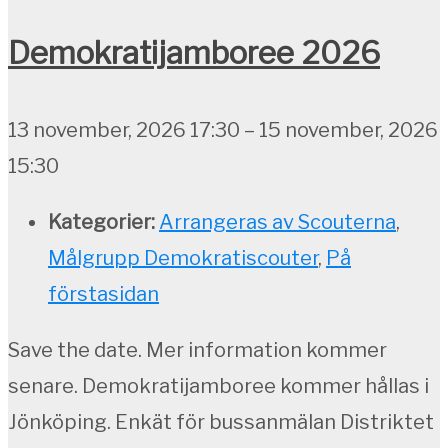
Demokratijamboree 2026
13 november, 2026 17:30
–
15 november, 2026
15:30
Kategorier:
Arrangeras av Scouterna
,
Målgrupp Demokratiscouter
,
På
förstasidan
Save the date. Mer information kommer
senare. Demokratijamboree kommer hållas i
Jönköping. Enkät för bussanmälan Distriktet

+++

Please print the records above word for word, leaving every image out.

ANSWER TO THE EXERCISE
Demokratijamboree 2026
13 november, 2026 17:30
–
15 november, 2026
15:30
Kategorier:
Arrangeras av Scouterna
,
Målgrupp Demokratiscouter
,
På
förstasidan
Save the date. Mer information kommer
senare. Demokratijamboree kommer hållas i
Jönköping. Enkät för bussanmälan Distriktet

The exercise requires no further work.